# WORK TO BE COMPLETED
Return each entry word for word. Leave the images out.
·····
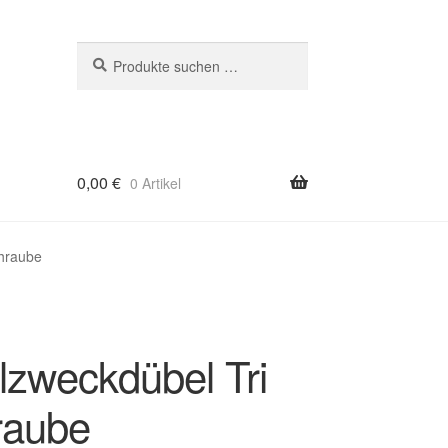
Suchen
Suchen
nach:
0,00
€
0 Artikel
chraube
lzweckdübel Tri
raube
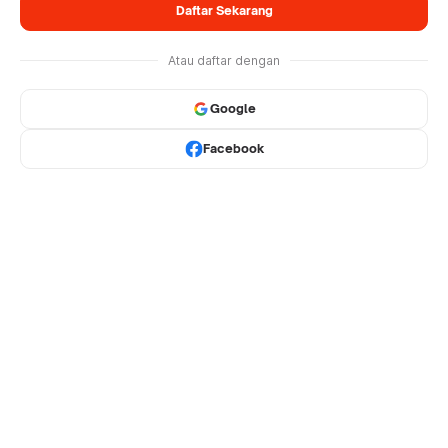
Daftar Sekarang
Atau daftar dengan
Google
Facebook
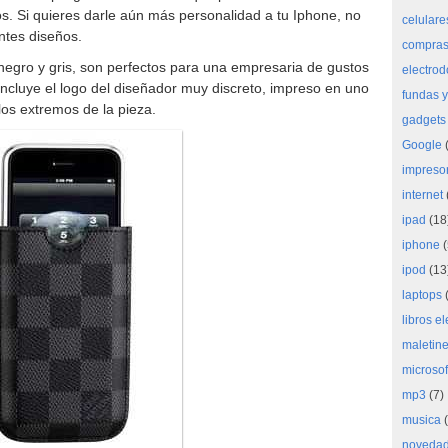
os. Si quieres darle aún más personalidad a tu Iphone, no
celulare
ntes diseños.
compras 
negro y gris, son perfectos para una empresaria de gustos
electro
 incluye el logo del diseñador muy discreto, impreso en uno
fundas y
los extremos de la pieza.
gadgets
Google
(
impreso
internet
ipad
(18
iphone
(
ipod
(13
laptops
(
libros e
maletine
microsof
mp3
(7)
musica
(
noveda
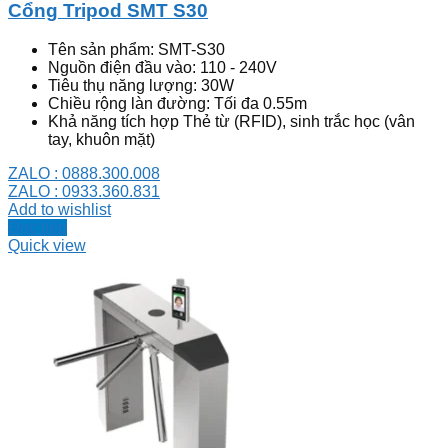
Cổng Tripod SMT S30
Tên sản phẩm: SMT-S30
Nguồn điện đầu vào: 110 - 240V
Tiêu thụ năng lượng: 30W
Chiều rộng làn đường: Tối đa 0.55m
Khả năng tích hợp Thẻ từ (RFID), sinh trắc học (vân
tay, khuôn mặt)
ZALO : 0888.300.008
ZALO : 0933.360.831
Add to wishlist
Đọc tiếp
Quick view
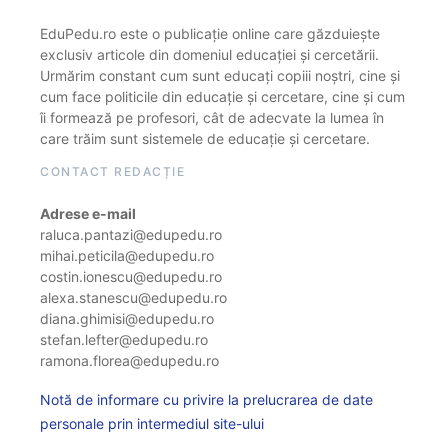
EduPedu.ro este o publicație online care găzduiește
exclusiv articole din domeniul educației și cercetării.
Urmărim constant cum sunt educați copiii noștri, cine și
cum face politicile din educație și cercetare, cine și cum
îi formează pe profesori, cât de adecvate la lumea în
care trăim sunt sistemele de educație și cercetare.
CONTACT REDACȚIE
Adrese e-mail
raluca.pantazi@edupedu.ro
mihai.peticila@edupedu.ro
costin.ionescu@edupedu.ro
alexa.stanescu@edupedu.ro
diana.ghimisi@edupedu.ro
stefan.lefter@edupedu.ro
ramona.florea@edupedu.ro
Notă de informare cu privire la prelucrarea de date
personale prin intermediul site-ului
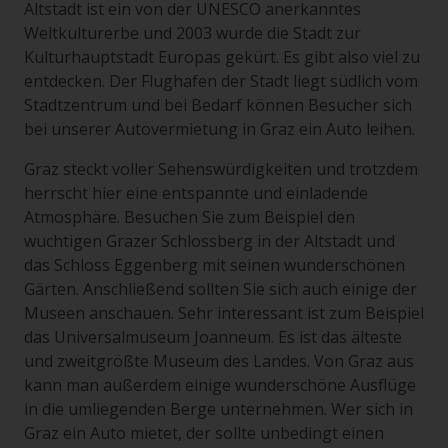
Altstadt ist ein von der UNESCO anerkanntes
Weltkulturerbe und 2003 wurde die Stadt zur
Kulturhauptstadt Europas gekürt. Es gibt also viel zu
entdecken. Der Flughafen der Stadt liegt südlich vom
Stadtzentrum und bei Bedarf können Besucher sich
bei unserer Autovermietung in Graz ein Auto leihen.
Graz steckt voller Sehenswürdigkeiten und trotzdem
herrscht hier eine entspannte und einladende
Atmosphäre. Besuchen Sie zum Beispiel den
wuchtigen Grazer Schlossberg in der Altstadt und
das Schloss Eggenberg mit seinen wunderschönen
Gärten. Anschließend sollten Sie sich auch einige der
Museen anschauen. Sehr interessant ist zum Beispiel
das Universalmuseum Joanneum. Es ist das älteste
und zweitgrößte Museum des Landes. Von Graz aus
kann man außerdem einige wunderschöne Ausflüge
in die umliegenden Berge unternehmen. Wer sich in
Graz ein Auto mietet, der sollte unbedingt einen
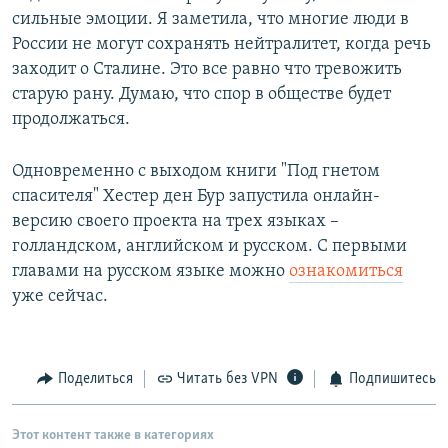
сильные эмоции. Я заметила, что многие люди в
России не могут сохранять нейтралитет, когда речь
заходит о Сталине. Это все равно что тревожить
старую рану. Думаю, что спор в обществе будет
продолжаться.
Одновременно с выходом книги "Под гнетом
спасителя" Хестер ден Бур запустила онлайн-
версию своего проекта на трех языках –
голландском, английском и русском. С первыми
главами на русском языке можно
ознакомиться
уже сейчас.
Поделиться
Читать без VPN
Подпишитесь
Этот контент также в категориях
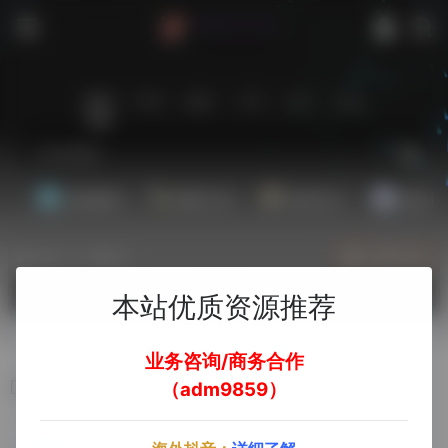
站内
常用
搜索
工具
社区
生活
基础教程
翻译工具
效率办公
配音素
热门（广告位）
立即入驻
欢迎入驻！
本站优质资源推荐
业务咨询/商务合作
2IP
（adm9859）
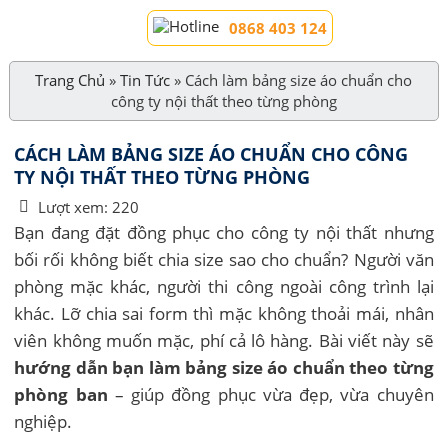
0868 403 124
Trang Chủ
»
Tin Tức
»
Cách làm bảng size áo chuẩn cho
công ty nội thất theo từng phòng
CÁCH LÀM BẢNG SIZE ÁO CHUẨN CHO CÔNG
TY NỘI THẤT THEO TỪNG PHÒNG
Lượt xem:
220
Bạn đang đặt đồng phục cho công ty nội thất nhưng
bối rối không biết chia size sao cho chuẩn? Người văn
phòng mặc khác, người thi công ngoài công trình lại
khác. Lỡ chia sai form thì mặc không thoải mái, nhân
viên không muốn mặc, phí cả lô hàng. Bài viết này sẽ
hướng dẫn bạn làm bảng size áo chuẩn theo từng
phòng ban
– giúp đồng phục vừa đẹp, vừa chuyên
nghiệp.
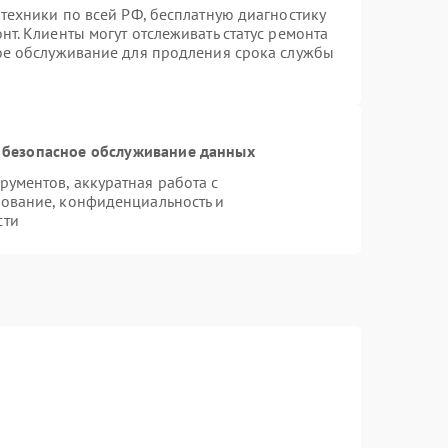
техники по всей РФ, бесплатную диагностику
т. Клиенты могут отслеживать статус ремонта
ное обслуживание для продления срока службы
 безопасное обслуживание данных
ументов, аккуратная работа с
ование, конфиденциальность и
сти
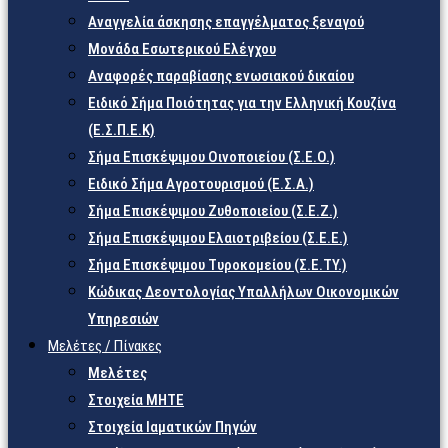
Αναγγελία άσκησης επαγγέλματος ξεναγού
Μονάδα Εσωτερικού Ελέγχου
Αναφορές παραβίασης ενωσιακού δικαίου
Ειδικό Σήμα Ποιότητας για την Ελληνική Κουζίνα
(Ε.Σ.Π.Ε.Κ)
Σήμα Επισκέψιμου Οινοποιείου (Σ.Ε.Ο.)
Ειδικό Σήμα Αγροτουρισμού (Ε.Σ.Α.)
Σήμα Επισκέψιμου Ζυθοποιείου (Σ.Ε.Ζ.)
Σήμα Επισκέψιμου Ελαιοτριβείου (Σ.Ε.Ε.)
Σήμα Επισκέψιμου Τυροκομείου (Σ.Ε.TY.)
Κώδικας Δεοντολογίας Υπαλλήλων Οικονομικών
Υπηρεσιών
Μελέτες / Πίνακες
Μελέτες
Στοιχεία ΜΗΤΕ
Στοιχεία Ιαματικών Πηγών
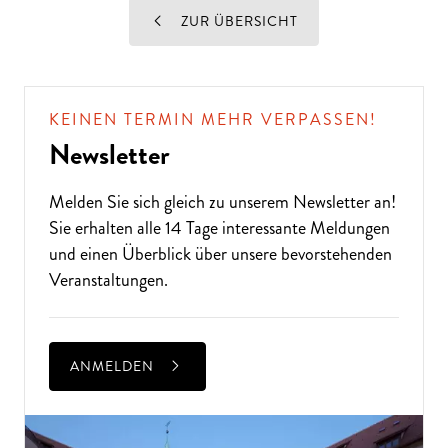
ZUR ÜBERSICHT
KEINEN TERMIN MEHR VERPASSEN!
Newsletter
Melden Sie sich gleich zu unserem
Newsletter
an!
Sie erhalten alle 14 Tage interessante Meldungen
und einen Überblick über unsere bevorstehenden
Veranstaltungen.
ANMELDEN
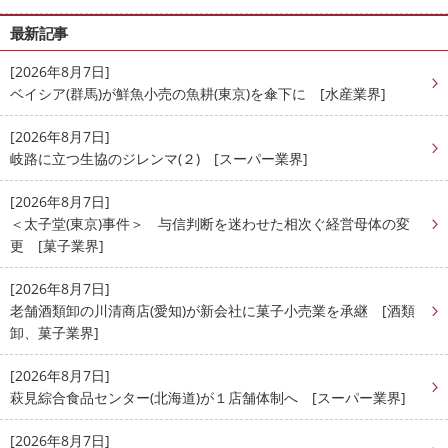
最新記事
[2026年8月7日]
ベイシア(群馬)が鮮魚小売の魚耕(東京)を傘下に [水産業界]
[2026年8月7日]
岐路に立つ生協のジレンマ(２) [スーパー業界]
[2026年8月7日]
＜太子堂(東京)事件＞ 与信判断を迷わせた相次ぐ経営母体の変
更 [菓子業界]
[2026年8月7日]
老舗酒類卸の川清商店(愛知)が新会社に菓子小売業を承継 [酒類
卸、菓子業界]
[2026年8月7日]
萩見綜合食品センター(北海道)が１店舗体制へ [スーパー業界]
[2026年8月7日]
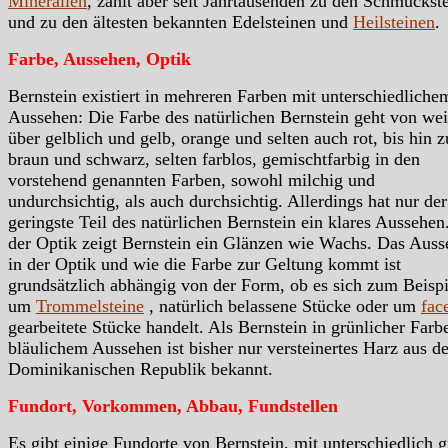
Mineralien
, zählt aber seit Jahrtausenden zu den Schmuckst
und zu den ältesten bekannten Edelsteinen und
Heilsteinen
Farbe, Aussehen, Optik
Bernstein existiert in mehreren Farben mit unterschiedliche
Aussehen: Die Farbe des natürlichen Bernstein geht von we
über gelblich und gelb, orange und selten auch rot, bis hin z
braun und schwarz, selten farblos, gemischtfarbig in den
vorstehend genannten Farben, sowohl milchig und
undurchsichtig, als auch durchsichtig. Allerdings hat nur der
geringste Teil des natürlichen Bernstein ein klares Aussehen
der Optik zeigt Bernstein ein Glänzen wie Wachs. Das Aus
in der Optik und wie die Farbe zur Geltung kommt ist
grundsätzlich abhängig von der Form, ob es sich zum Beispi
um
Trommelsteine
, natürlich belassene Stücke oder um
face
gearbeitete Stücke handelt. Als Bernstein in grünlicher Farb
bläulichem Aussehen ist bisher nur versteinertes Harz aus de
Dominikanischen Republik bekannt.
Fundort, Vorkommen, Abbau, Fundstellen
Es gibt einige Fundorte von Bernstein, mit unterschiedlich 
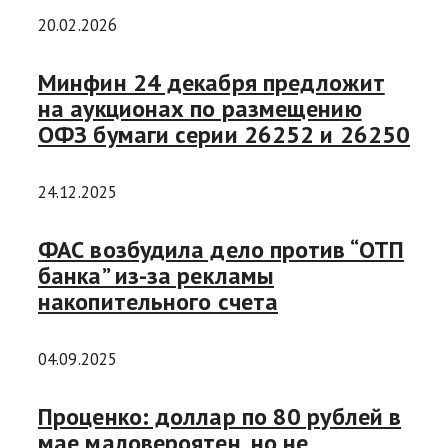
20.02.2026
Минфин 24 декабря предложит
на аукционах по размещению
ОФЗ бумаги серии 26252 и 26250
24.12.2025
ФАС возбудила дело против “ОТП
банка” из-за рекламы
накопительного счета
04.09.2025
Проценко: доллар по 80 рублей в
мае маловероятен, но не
·····
# ANSWER
Suchen
Suchen
nach:
0,00
€
0 Artikel
chraube
lzweckdübel Tri
raube
Daftar Sekarang
Atau daftar dengan
Google
Facebook
os. Si quieres darle aún más personalidad a tu Iphone, no
celulare
ntes diseños.
compras 
negro y gris, son perfectos para una empresaria de gustos
electro
 incluye el logo del diseñador muy discreto, impreso en uno
fundas y
los extremos de la pieza.
gadgets
Google
(
impreso
internet
ipad
(18
iphone
(
ipod
(13
laptops
(
libros e
maletine
microsof
mp3
(7)
musica
(
noveda
Cổng Tripod SMT S30
Tên sản phẩm: SMT-S30
Nguồn điện đầu vào: 110 - 240V
Tiêu thụ năng lượng: 30W
Chiều rộng làn đường: Tối đa 0.55m
Khả năng tích hợp Thẻ từ (RFID), sinh trắc học (vân
tay, khuôn mặt)
ZALO : 0888.300.008
ZALO : 0933.360.831
Add to wishlist
Đọc tiếp
Quick view
EduPedu.ro este o publicație online care găzduiește
exclusiv articole din domeniul educației și cercetării.
Urmărim constant cum sunt educați copiii noștri, cine și
cum face politicile din educație și cercetare, cine și cum
îi formează pe profesori, cât de adecvate la lumea în
care trăim sunt sistemele de educație și cercetare.
CONTACT REDACȚIE
Adrese e-mail
raluca.pantazi@edupedu.ro
mihai.peticila@edupedu.ro
costin.ionescu@edupedu.ro
alexa.stanescu@edupedu.ro
diana.ghimisi@edupedu.ro
stefan.lefter@edupedu.ro
ramona.florea@edupedu.ro
Notă de informare cu privire la prelucrarea de date
personale prin intermediul site-ului
Altstadt ist ein von der UNESCO anerkanntes
Weltkulturerbe und 2003 wurde die Stadt zur
Kulturhauptstadt Europas gekürt. Es gibt also viel zu
entdecken. Der Flughafen der Stadt liegt südlich vom
Stadtzentrum und bei Bedarf können Besucher sich
bei unserer Autovermietung in Graz ein Auto leihen.
Graz steckt voller Sehenswürdigkeiten und trotzdem
herrscht hier eine entspannte und einladende
Atmosphäre. Besuchen Sie zum Beispiel den
wuchtigen Grazer Schlossberg in der Altstadt und
das Schloss Eggenberg mit seinen wunderschönen
Gärten. Anschließend sollten Sie sich auch einige der
Museen anschauen. Sehr interessant ist zum Beispiel
das Universalmuseum Joanneum. Es ist das älteste
und zweitgrößte Museum des Landes. Von Graz aus
kann man außerdem einige wunderschöne Ausflüge
in die umliegenden Berge unternehmen. Wer sich in
Graz ein Auto mietet, der sollte unbedingt einen
сильные эмоции. Я заметила, что многие люди в
России не могут сохранять нейтралитет, когда речь
заходит о Сталине. Это все равно что тревожить
старую рану. Думаю, что спор в обществе будет
продолжаться.
Одновременно с выходом книги "Под гнетом
спасителя" Хестер ден Бур запустила онлайн-
версию своего проекта на трех языках –
голландском, английском и русском. С первыми
главами на русском языке можно
ознакомиться
уже сейчас.
Поделиться
Читать без VPN
Подпишитесь
Этот контент также в категориях
站内
常用
搜索
工具
社区
生活
基础教程
翻译工具
效率办公
配音素
热门（广告位）
立即入驻
欢迎入驻！
本站优质资源推荐
业务咨询/商务合作
2IP
（adm9859）
0868 403 124
Trang Chủ
»
Tin Tức
»
Cách làm bảng size áo chuẩn cho
công ty nội thất theo từng phòng
CÁCH LÀM BẢNG SIZE ÁO CHUẨN CHO CÔNG
TY NỘI THẤT THEO TỪNG PHÒNG
Lượt xem:
220
Bạn đang đặt đồng phục cho công ty nội thất nhưng
bối rối không biết chia size sao cho chuẩn? Người văn
phòng mặc khác, người thi công ngoài công trình lại
khác. Lỡ chia sai form thì mặc không thoải mái, nhân
viên không muốn mặc, phí cả lô hàng. Bài viết này sẽ
hướng dẫn bạn làm bảng size áo chuẩn theo từng
phòng ban
– giúp đồng phục vừa đẹp, vừa chuyên
nghiệp.
техники по всей РФ, бесплатную диагностику
т. Клиенты могут отслеживать статус ремонта
ное обслуживание для продления срока службы
 безопасное обслуживание данных
ументов, аккуратная работа с
ование, конфиденциальность и
сти
Αναγγελία άσκησης επαγγέλματος ξεναγού
Μονάδα Εσωτερικού Ελέγχου
Αναφορές παραβίασης ενωσιακού δικαίου
Ειδικό Σήμα Ποιότητας για την Ελληνική Κουζίνα
(Ε.Σ.Π.Ε.Κ)
Σήμα Επισκέψιμου Οινοποιείου (Σ.Ε.Ο.)
Ειδικό Σήμα Αγροτουρισμού (Ε.Σ.Α.)
Σήμα Επισκέψιμου Ζυθοποιείου (Σ.Ε.Ζ.)
Σήμα Επισκέψιμου Ελαιοτριβείου (Σ.Ε.Ε.)
Σήμα Επισκέψιμου Τυροκομείου (Σ.Ε.TY.)
Κώδικας Δεοντολογίας Υπαλλήλων Οικονομικών
Υπηρεσιών
Μελέτες / Πίνακες
Μελέτες
Στοιχεία ΜΗΤΕ
Στοιχεία Ιαματικών Πηγών
ZUR ÜBERSICHT
KEINEN TERMIN MEHR VERPASSEN!
Newsletter
Melden Sie sich gleich zu unserem
Newsletter
an!
Sie erhalten alle 14 Tage interessante Meldungen
und einen Überblick über unsere bevorstehenden
Veranstaltungen.
ANMELDEN
最新記事
[2026年8月7日]
ベイシア(群馬)が鮮魚小売の魚耕(東京)を傘下に [水産業界]
[2026年8月7日]
岐路に立つ生協のジレンマ(２) [スーパー業界]
[2026年8月7日]
＜太子堂(東京)事件＞ 与信判断を迷わせた相次ぐ経営母体の変
更 [菓子業界]
[2026年8月7日]
老舗酒類卸の川清商店(愛知)が新会社に菓子小売業を承継 [酒類
卸、菓子業界]
[2026年8月7日]
萩見綜合食品センター(北海道)が１店舗体制へ [スーパー業界]
[2026年8月7日]
Mineralien
, zählt aber seit Jahrtausenden zu den Schmuckst
und zu den ältesten bekannten Edelsteinen und
Heilsteinen
Farbe, Aussehen, Optik
Bernstein existiert in mehreren Farben mit unterschiedliche
Aussehen: Die Farbe des natürlichen Bernstein geht von we
über gelblich und gelb, orange und selten auch rot, bis hin z
braun und schwarz, selten farblos, gemischtfarbig in den
vorstehend genannten Farben, sowohl milchig und
undurchsichtig, als auch durchsichtig. Allerdings hat nur der
geringste Teil des natürlichen Bernstein ein klares Aussehen
der Optik zeigt Bernstein ein Glänzen wie Wachs. Das Aus
in der Optik und wie die Farbe zur Geltung kommt ist
grundsätzlich abhängig von der Form, ob es sich zum Beispi
um
Trommelsteine
, natürlich belassene Stücke oder um
face
gearbeitete Stücke handelt. Als Bernstein in grünlicher Farb
bläulichem Aussehen ist bisher nur versteinertes Harz aus de
Dominikanischen Republik bekannt.
Fundort, Vorkommen, Abbau, Fundstellen
Es gibt einige Fundorte von Bernstein, mit unterschiedlich 
20.02.2026
Минфин 24 декабря предложит
на аукционах по размещению
ОФЗ бумаги серии 26252 и 26250
24.12.2025
ФАС возбудила дело против “ОТП
банка” из-за рекламы
накопительного счета
04.09.2025
Проценко: доллар по 80 рублей в
мае маловероятен, но не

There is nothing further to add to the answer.